L’entrée à l’hôpital transforme, bouscule les dimensions de l’espace social alimentaire de l’individu », indique Jean-Pierre Poulain, professeur de sociologie à l’université de Toulouse II-Le Mirail. Le statut social de malade, la peur d’être mal jugé et l’intériorisation des contraintes pèsent lourdement sur les interactions sociales des patients avec les personnels de service et de soin. En effet, l’alimentation est un moyen de communiquer avec un entourage, une institution. Si la prise en charge alimentaire peut paraître simple, « de multiples dimensions doivent être prises en compte, incluant bien sûr la pathologie mais aussi l’environnement culturel et sociologique du patient », analyse Aliette Bourget-Massari, diététicienne à l’hôpital Raymond-Poincaré, à Garches. La prise en compte des particularismes alimentaires, culturels, régionaux, sociaux ou religieux est une forme de respect de l’identité du malade et fait partie intégrante de la dimension thérapeutique. « L’ensemble des règles sociales qui organisent l’alimentation, depuis la sélection de ce qui est mangeable, jusqu’aux formes de consommation, en passant par les techniques de préparation, est au cœur de l’identité des individus et des groupes sociaux », poursuit Jean-Pierre Corbeau. La possibilité de choisir son menu est très importante pour les patients qui se retrouvent dès lors dans une situation connue, semblable à celle du restaurant, dans laquelle ils maîtrisent une partie des données.

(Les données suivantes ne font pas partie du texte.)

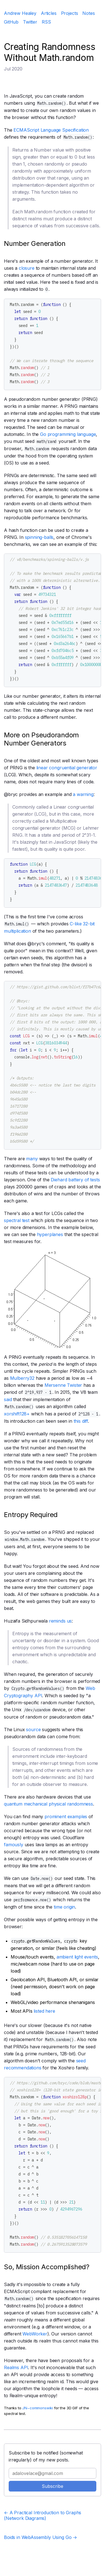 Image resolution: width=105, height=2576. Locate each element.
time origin (64, 1907)
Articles (49, 13)
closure (26, 268)
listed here (44, 2011)
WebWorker (34, 2334)
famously (13, 1844)
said (8, 1399)
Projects (69, 13)
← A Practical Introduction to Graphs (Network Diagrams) (42, 2515)
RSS (46, 22)
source (33, 1729)
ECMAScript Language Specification (51, 130)
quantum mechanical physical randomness (48, 1804)
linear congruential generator (66, 767)
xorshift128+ (17, 1414)
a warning (83, 794)
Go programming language (68, 434)
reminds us (60, 1621)
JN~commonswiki (37, 2408)
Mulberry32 (22, 1378)
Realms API (16, 2367)
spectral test (16, 1220)
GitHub (11, 22)
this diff (81, 1421)
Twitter (30, 22)
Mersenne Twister (63, 1385)
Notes (88, 13)
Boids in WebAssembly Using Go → (40, 2537)
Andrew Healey (20, 13)
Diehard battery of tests (75, 1179)
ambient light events (77, 1957)
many (32, 1158)
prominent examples (66, 1816)
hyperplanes (50, 1234)
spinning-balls (39, 537) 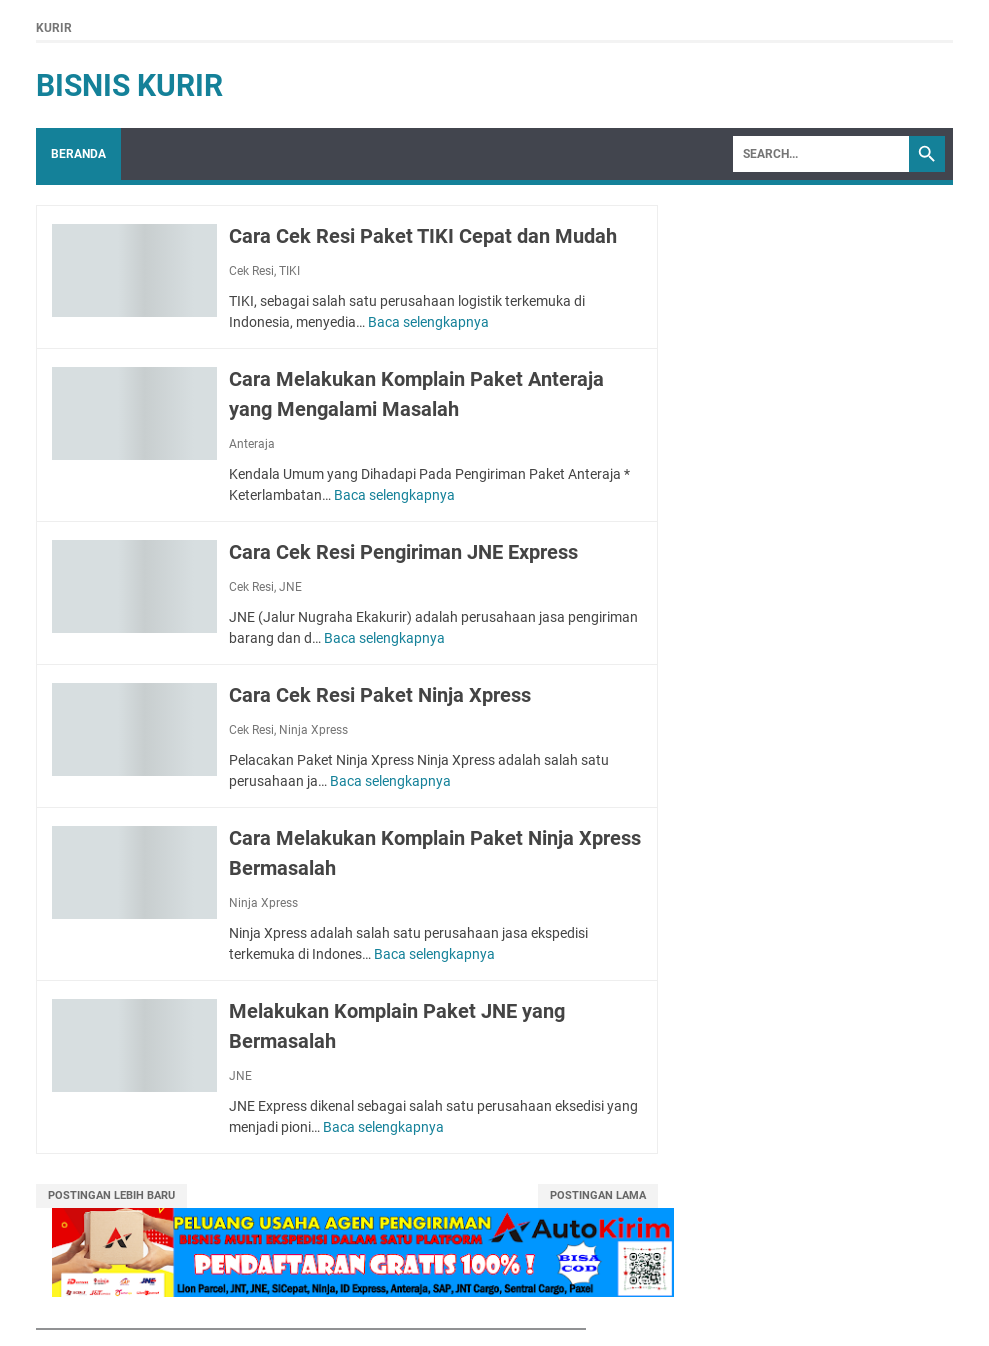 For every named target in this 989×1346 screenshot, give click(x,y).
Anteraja (252, 444)
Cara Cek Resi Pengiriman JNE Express (403, 552)
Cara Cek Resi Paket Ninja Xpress (380, 695)
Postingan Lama (598, 1195)
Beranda (78, 154)
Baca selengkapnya (428, 322)
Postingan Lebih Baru (111, 1195)
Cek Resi (251, 271)
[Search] (821, 154)
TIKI (289, 271)
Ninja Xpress (313, 730)
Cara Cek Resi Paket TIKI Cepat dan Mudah (423, 236)
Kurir (54, 28)
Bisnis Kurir (129, 85)
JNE (290, 587) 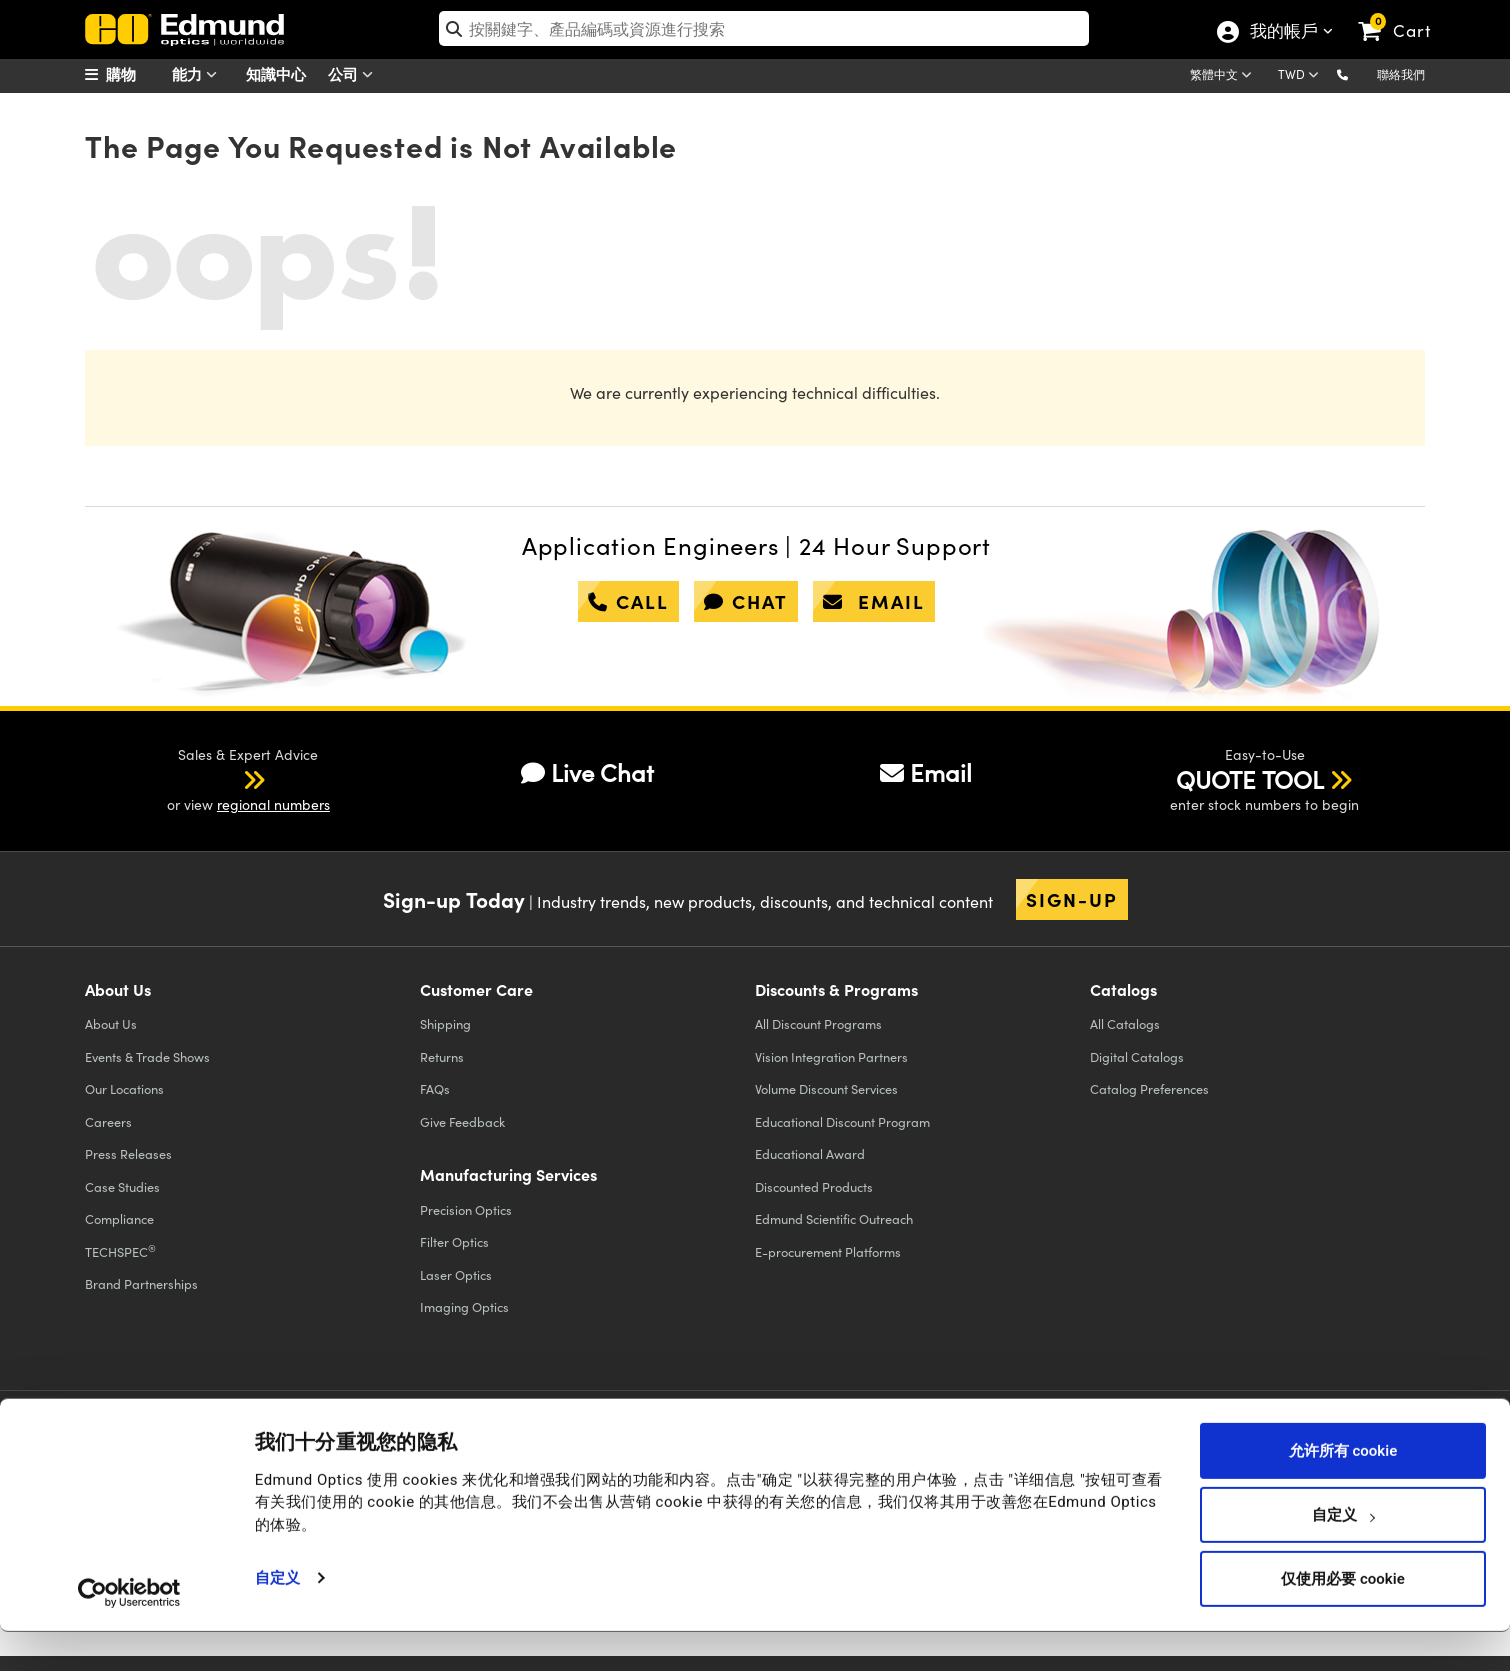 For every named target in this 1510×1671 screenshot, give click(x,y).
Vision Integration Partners (831, 1056)
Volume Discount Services (826, 1088)
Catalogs (1125, 1023)
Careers (108, 1121)
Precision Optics (466, 1209)
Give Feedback (462, 1121)
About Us (111, 1023)
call (628, 601)
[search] (764, 28)
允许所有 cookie (1343, 1490)
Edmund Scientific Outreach (834, 1218)
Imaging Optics (464, 1306)
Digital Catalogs (1137, 1056)
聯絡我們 (1401, 74)
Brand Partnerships (141, 1283)
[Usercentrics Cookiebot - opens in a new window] (129, 1631)
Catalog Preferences (1149, 1088)
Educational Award (810, 1153)
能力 (199, 74)
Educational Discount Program (842, 1121)
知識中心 (276, 73)
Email (926, 772)
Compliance (119, 1218)
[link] (1403, 15)
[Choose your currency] (1301, 76)
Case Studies (122, 1186)
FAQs (435, 1088)
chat (746, 601)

« Manger, c’est le moyen d’affirmer des filiations identitaires de diverses origines. C’est aussi, dans le même temps que l’on construit son appartenance, l’un des moyens de prendre conscience de l’altérité, de s’en distinguer », poursuit le sociologue. Depuis la loi de 1905, qui établit la séparation de l’Église et de l’État, l’hôpital est laïc. « Pour autant, la charte de la personne hospitalisée de 1995 le dit bien : “Tout établissement de santé doit respecter les croyances et les convictions des personnes accueillies.” » Isabelle Lévy
Comment assurer le repas de ceux qui ne mangent pas de porc, souhaitent de la nourriture casher, de la viande halal ? Comment prendre en compte l’interdiction de consommer des animaux inclassables (amphibies, poissons sans écailles…) ou l’impossibilité, pour un pratiquant juif, de mélanger, dans un même repas, le lacté et le carné Sans oublier les pratiques des religions ethniques ou les règles alimentaires de la population végétarienne ? « À chaque stade de la conception d’un plat ou de la décision de produire l’un des ingrédients le composant correspondent des rituels connotant l’aliment, lui conférant une valeur affective, un certain degré de prestige et permettant de le déguster avec confiance ou appréhension », précise Jean-Pierre Corbeau.
Certains hôpitaux s’efforcent de répondre aux multiples demandes en proposant des solutions alternatives. Une véritable politique de communication devrait réduire ou endiguer les représentations subjectives que le malade construit autour du repas. « Le patient a besoin d’être accompagné et informé par le personnel, lui-même formé et informé, qui l’encadrera tout au long de son hospitalisation », insiste Jean-Pierre Poulain.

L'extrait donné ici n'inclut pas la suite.